SuperJet International has launched the Sukhoi Business Jet with a $200 million order for four aircraft from Comlux The Aviation Group, a leading VIP charter services company.

The first two aircraft (the second two are options) will be delivered for outfitting to the Comlux Group completion center in Indianapolis early in 2014. Comlux America has been appointed as the first approved completion center for the jet.

The Sukhoi Business Jet is based on the Sukhoi Superjet 100 regional airliner that entered service in April. The 100-seat twinjet is built in Russia by Sukhoi, famed for its long line of fighter aircraft.

SuperJet International, a joint venture headquartered in Venice, Italy, and owned 51% by Alenia Aeronautica (a Finmeccanica company) and 49% by Sukhoi Holding, is in charge of the marketing, sales, customization and delivery of the Sukhoi Superjet 100 regional jet in Europe, the Americas, Oceania, Africa and Japan.
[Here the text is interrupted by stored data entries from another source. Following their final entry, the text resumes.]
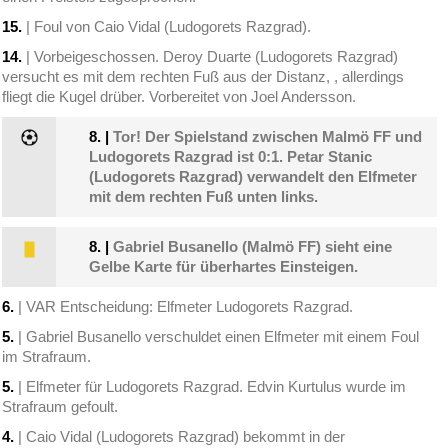
15.
| Foul von Caio Vidal (Ludogorets Razgrad).
14.
| Vorbeigeschossen. Deroy Duarte (Ludogorets Razgrad)
versucht es mit dem rechten Fuß aus der Distanz, , allerdings
fliegt die Kugel drüber. Vorbereitet von Joel Andersson.
8.
|
Tor! Der Spielstand zwischen Malmö FF und
Ludogorets Razgrad ist 0:1. Petar Stanic
(Ludogorets Razgrad) verwandelt den Elfmeter
mit dem rechten Fuß unten links.
8.
|
Gabriel Busanello (Malmö FF) sieht eine
Gelbe Karte für überhartes Einsteigen.
6.
| VAR Entscheidung: Elfmeter Ludogorets Razgrad.
5.
| Gabriel Busanello verschuldet einen Elfmeter mit einem Foul
im Strafraum.
5.
| Elfmeter für Ludogorets Razgrad. Edvin Kurtulus wurde im
Strafraum gefoult.
4.
| Caio Vidal (Ludogorets Razgrad) bekommt in der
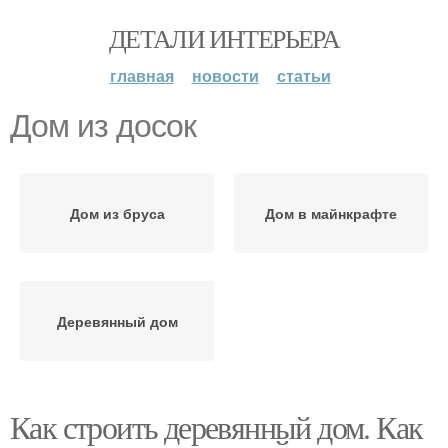
ДЕТАЛИ ИНТЕРЬЕРА
главная
новости
статьи
Дом из досок
Дом из бруса
Дом в майнкрафте
Деревянный дом
Как строить деревянный дом. Как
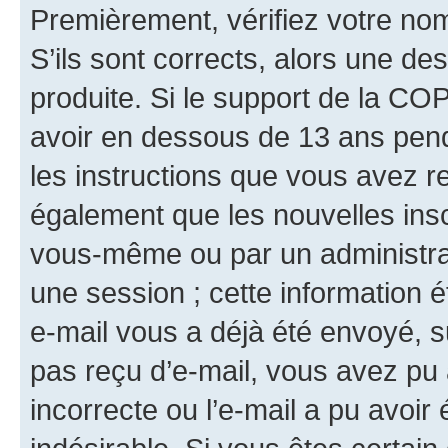
Premièrement, vérifiez votre nom 
S’ils sont corrects, alors une d
produite. Si le support de la CO
avoir en dessous de 13 ans penda
les instructions que vous avez r
également que les nouvelles insc
vous-même ou par un administrat
une session ; cette information ét
e-mail vous a déjà été envoyé, su
pas reçu d’e-mail, vous avez pu 
incorrecte ou l’e-mail a pu avoi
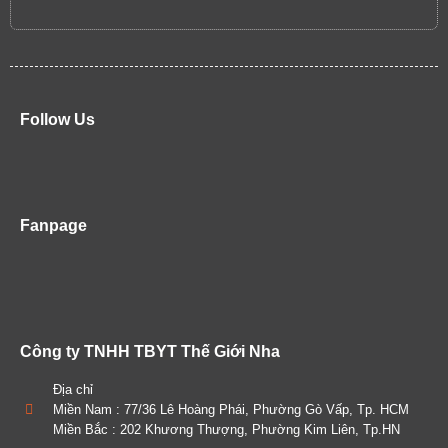
Follow Us
Fanpage
Công ty TNHH TBYT Thế Giới Nha
Địa chỉ
Miền Nam : 77/36 Lê Hoàng Phái, Phường Gò Vấp, Tp. HCM
Miền Bắc : 202 Khương Thượng, Phường Kim Liên, Tp.HN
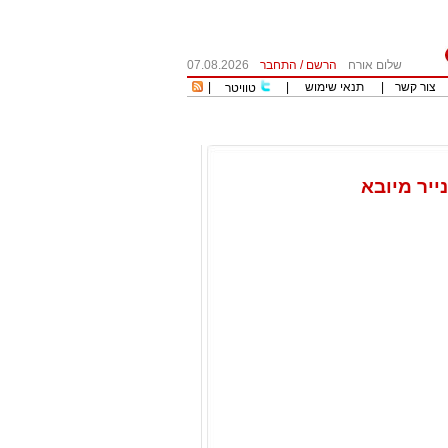
שלום אורח
הרשם
/
התחבר
07.08.2026
צור קשר
|
תנאי שימוש
|
|
טוויטר
יר מיובא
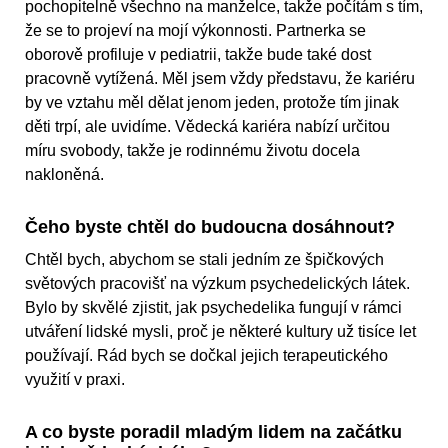
pochopitelně všechno na manželce, takže počítám s tím,
že se to projeví na mojí výkonnosti. Partnerka se
oborově profiluje v pediatrii, takže bude také dost
pracovně vytížená. Měl jsem vždy představu, že kariéru
by ve vztahu měl dělat jenom jeden, protože tím jinak
děti trpí, ale uvidíme. Vědecká kariéra nabízí určitou
míru svobody, takže je rodinnému životu docela
nakloněná.
Čeho byste chtěl do budoucna dosáhnout?
Chtěl bych, abychom se stali jedním ze špičkových
světových pracovišť na výzkum psychedelických látek.
Bylo by skvělé zjistit, jak psychedelika fungují v rámci
utváření lidské mysli, proč je některé kultury už tisíce let
používají. Rád bych se dočkal jejich terapeutického
využití v praxi.
A co byste poradil mladým lidem na začátku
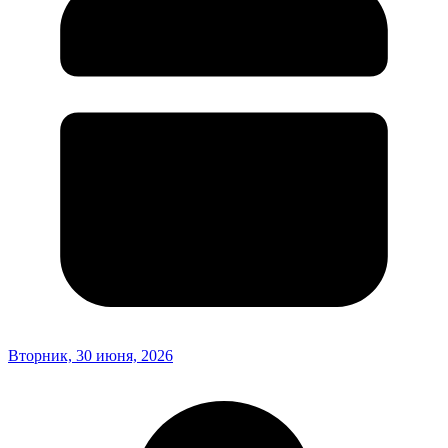
Вторник, 30 июня, 2026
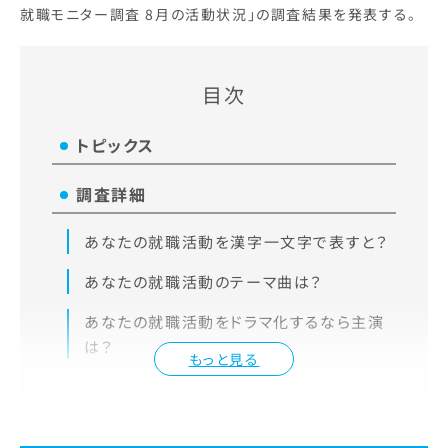
就職モニター調査 8月の活動状況」の調査結果を発表する。
目次
トピックス
調査詳細
あなたの就職活動を漢字一文字で表すと？
あなたの就職活動のテーマ曲は？
あなたの就職活動をドラマ化するなら主演
は？
もっと見る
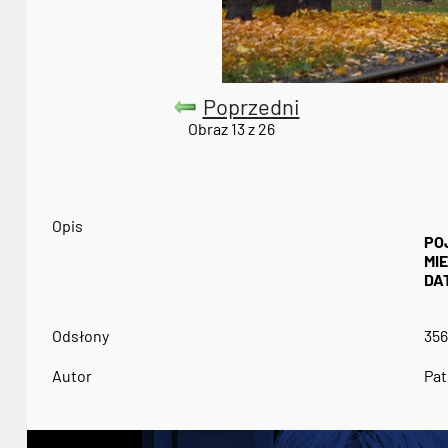
Poprzedni
Obraz 13 z 26
Opis
PO
MI
DA
Odsłony
356
Autor
Pat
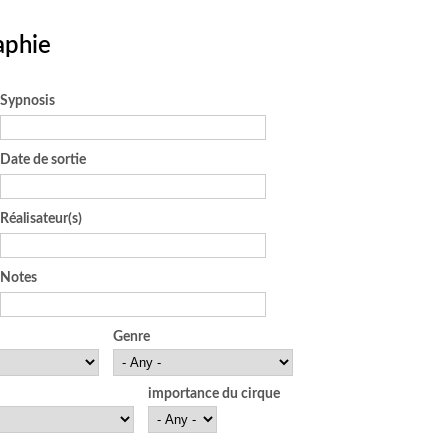
aphie
Sypnosis
Date de sortie
Réalisateur(s)
Notes
Genre
importance du cirque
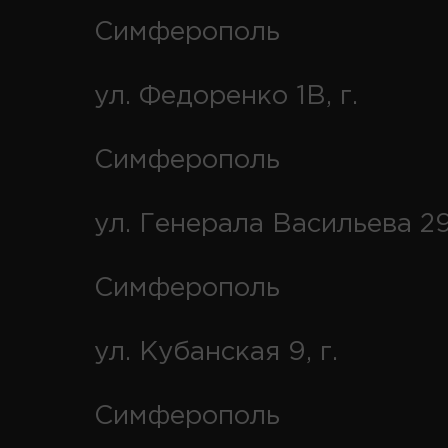
Симферополь
ул. Федоренко 1В, г.
Симферополь
ул. Генерала Васильева 29
Симферополь
ул. Кубанская 9, г.
Симферополь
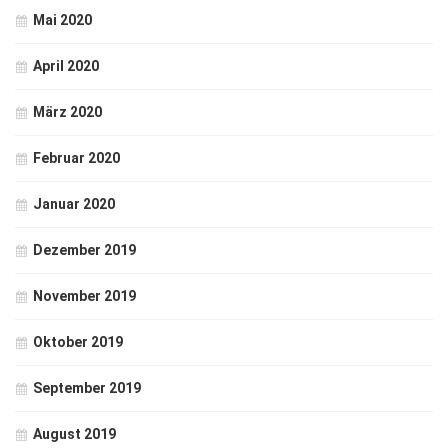
Mai 2020
April 2020
März 2020
Februar 2020
Januar 2020
Dezember 2019
November 2019
Oktober 2019
September 2019
August 2019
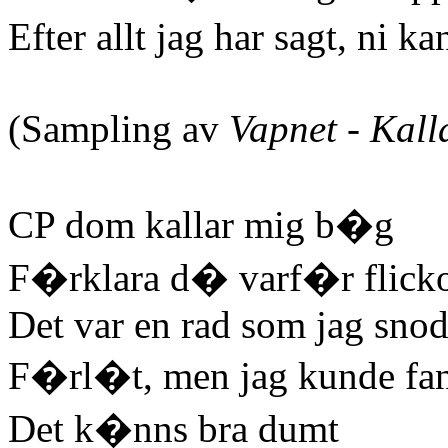
Efter allt jag har sagt, ni 
(Sampling av
Vapnet - Kall
CP dom kallar mig b�g
F�rklara d� varf�r flicko
Det var en rad som jag snod
F�rl�t, men jag kunde fa
Det k�nns bra dumt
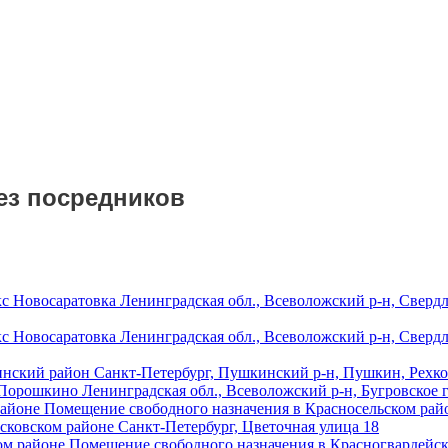
ез посредников
с Новосаратовка
Ленинградская обл., Всеволожский р-н, Сверд
с Новосаратовка
Ленинградская обл., Всеволожский р-н, Сверд
инский район
Санкт-Петербург, Пушкинский р-н, Пушкин, Рехкол
 Порошкино
Ленинградская обл., Всеволожский р-н, Бугровское 
Помещение свободного назначения в Красносельском рай
сковском районе
Санкт-Петербург, Цветочная улица 18
Помещение свободного назначения в Красногвардейс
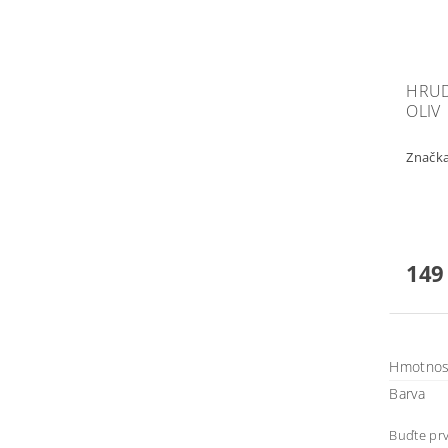
HRUD
OLIV
Značk
149
Hmotnos
Barva
Buďte prv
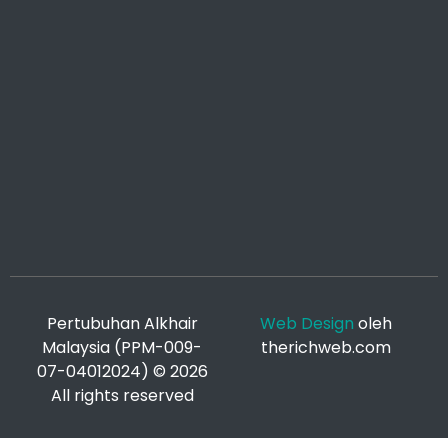
Pertubuhan Alkhair
Web Design
oleh
Malaysia (PPM-009-
therichweb.com
07-04012024) © 2026
All rights reserved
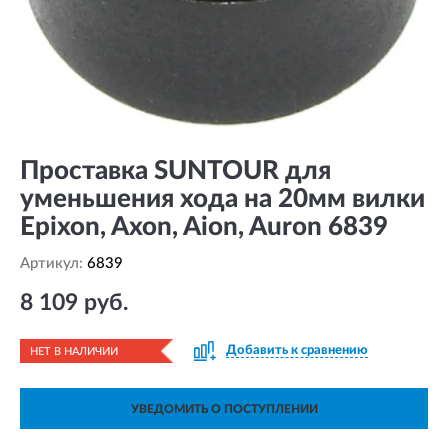
Проставка SUNTOUR для
уменьшения хода на 20мм вилки
Epixon, Axon, Aion, Auron 6839
Артикул:
6839
8 109 руб.
Добавить к сравнению
НЕТ В НАЛИЧИИ
УВЕДОМИТЬ О ПОСТУПЛЕНИИ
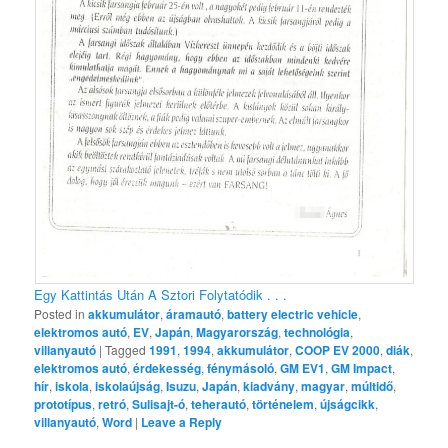
Egy Kattintás Után A Sztori Folytatódik . . .
Posted in
akkumulátor
,
áramautó
,
battery electric vehicle
,
elektromos autó
,
EV
,
Japán
,
Magyarország
,
technológia
,
villanyautó
|
Tagged
1991
,
1994
,
akkumulátor
,
COOP EV 2000
,
diák
,
elektromos autó
,
érdekesség
,
fénymásoló
,
GM EV1
,
GM Impact
,
hír
,
iskola
,
iskolaújság
,
Isuzu
,
Japán
,
kiadvány
,
magyar
,
múltidő
,
prototípus
,
retró
,
Sulisajt-ó
,
teherautó
,
történelem
,
újságcikk
,
villanyautó
,
Word
|
Leave a Reply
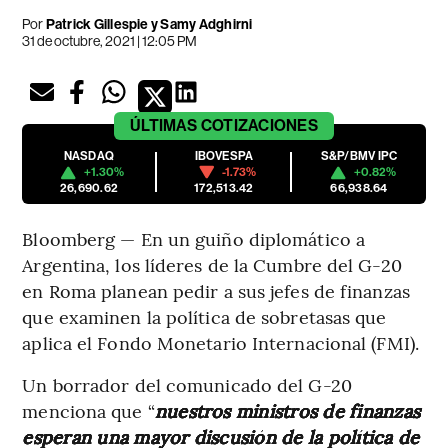
Por
Patrick Gillespie y Samy Adghirni
31 de octubre, 2021 | 12:05 PM
ÚLTIMAS
COTIZACIONES
NASDAQ
IBOVESPA
S&P/BMV IPC
+1.30%
-1.73%
+0.82%
26,690.62
172,513.42
66,938.64
Bloomberg — En un guiño diplomático a
Argentina, los líderes de la Cumbre del G-20
en Roma planean pedir a sus jefes de finanzas
que examinen la política de sobretasas que
aplica el Fondo Monetario Internacional (FMI).
Un borrador del comunicado del G-20
menciona que “
nuestros ministros de finanzas
esperan una mayor discusión de la política de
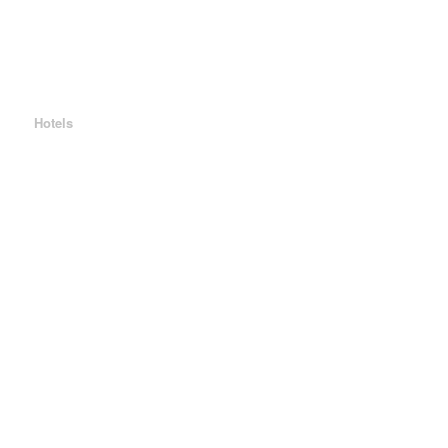
Hotels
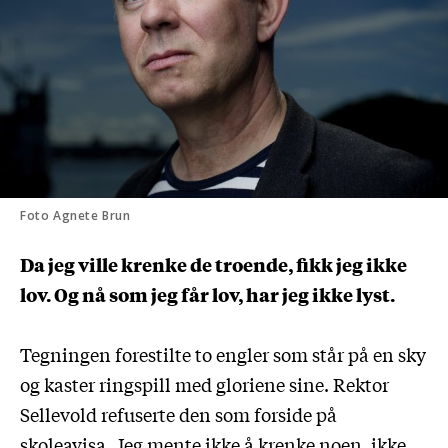
Foto Agnete Brun
Da jeg ville krenke de troende, fikk jeg ikke
lov. Og nå som jeg får lov, har jeg ikke lyst.
Tegningen forestilte to engler som står på en sky
og kaster ringspill med gloriene sine. Rektor
Sellevold refuserte den som forside på
skoleavisa. Jeg mente ikke å krenke noen, ikke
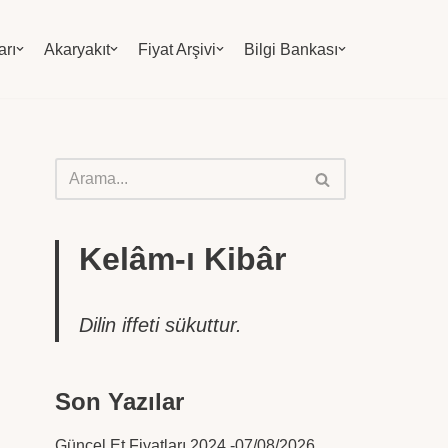
arı
Akaryakıt
Fiyat Arşivi
Bilgi Bankası
Kelâm-ı Kibâr
Dilin iffeti sükuttur.
Son Yazılar
Güncel Et Fiyatları 2024 -07/08/2026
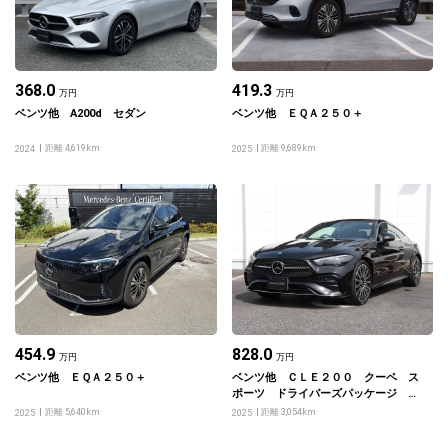
368.0
419.3
万円
万円
ベンツ他 A200d セダン
ベンツ他 ＥＱＡ２５０＋
距離 4,619km
距離 9,689km
2024
2025
454.9
828.0
万円
万円
ベンツ他 ＥＱＡ２５０＋
ベンツ他 ＣＬＥ２００ クーペ ス
ポーツ ドライバーズパッケージ レ
ザーエクスクルーシブパッケージ
距離 5,640km
距離 3,054km
2025
2025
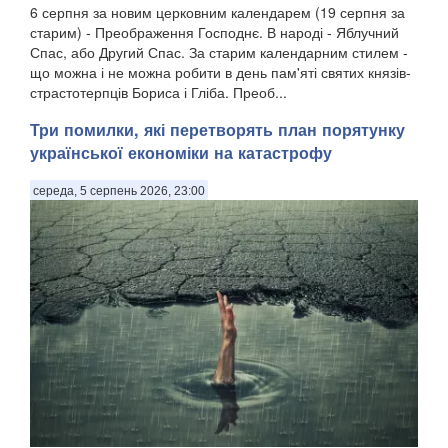
6 серпня за новим церковним календарем (19 серпня за
старим) - Преображення Господнє. В народі - Яблучний
Спас, або Другий Спас. За старим календарним стилем -
що можна і не можна робити в день пам'яті святих князів-
страстотерпців Бориса і Гліба. Преоб...
Три помилки, які перетворять план порятунку
української економіки на катастрофу
середа, 5 серпень 2026, 23:00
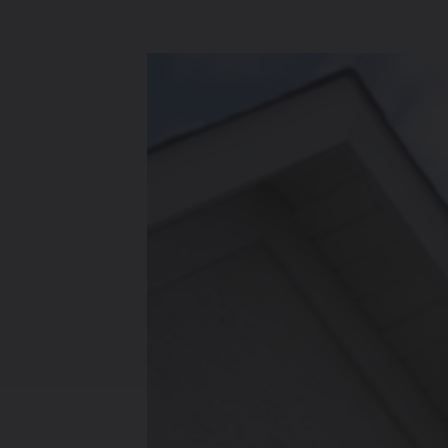
Verwarming
Ventileren
Warmtepompen
Brugman
paneelradiatoren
It is also responsible for training and worldwide after-sales support, as well as the design and development of VIP and cargo variants.

At $50 million completed, the Sukhoi Business Jet will go head to head with Embraer’s $50.48 million Lineage 1000, says SuperJet International CEO Carlo Logli. The VIP version will incorporate up to nine extra fuel tanks in the cargo bay to offer a range of up to 4,300 nm.

The cabin, says Logli, is wider than that of the Lineage at 10.63 ft vs 8.8 ft, a length of 66.99 ft vs 84.3 ft, and height of 6.96 ft vs 6.6 ft. Unlike the Lineage, it can accommodate a king sized bed, while leaving room for a royal entourage as well. “It basically has the same cabin layout as a Boeing Business Jet,” he said, although it is 12.18 ft shorter.

“We are in discussions with other customers in Asia and the Middle East,” Logli added.

“If this was just for charter, we wouldn’t have done it,” says Richard Gaona, president of Comlux the Aviation Group, of partnering with SuperJet International to launch the Sukhoi Business Jet.

Gaona’s strategic move brings Comlux a wide-cabin charter aircraft between the Global and the Airbus ACJ, work for his completions center in Indianapolis, and aircraft he can buy and sell. Already he envisions up to 10 Sukhois flowing through his completions center, with strong interest from the Russian market.

The aircraft features fly-by-wire, and is powered by two SaM146 turbofans, made in a joint venture between Snecma of France and Russia’s NPO Saturn. Like many projects the world over, the Superjet 100 has suffered lengthy delays and is entering service three years late. So far, three are in airline service: one with Armenia’s Armavia, and two with Russian airline Aeroflot.

More will enter service as production is ramped up—itself a challenge—by Sukhoi, which aims to double production to 28 next year and deliver 40 in 2013 against a current order book of 168 aircraft.

Logli admits that the Russian aerospace industry has a poor reputation for customer service and after-sales support, and explained that SuperJet’s role is to bring Western standards to bear. It plans to develop maintenance, repair and overhaul support for VIP and airline Superjets, perhaps with Comlux at Le Bourget, Paris, as well as in the U.S., probably in Florida so as to serve both South and North America.

SuperJet has set up a spares distribution center in Frankfurt, Germany, at a warehouse managed by Lufthansa Technik Logistik, and has identified that company’s Fort Lauderdale warehouse to cover spare parts requirements in the Americas. A third support warehouse, at Sheremetyevo airport, Moscow, is aimed to cover spare parts requirements for Russian and CIS customers.

The next challenge facing the Superjet program is winning EASA certification for the airliner. This is expected before the end of the year, said Logli, with certification by the end of next year for the long-range version. STCs for the VIP version’s extra fuel tanks are expected in the first quarter of 2014.

The question of FAA certification must also be addressed in the next few months, Logli said.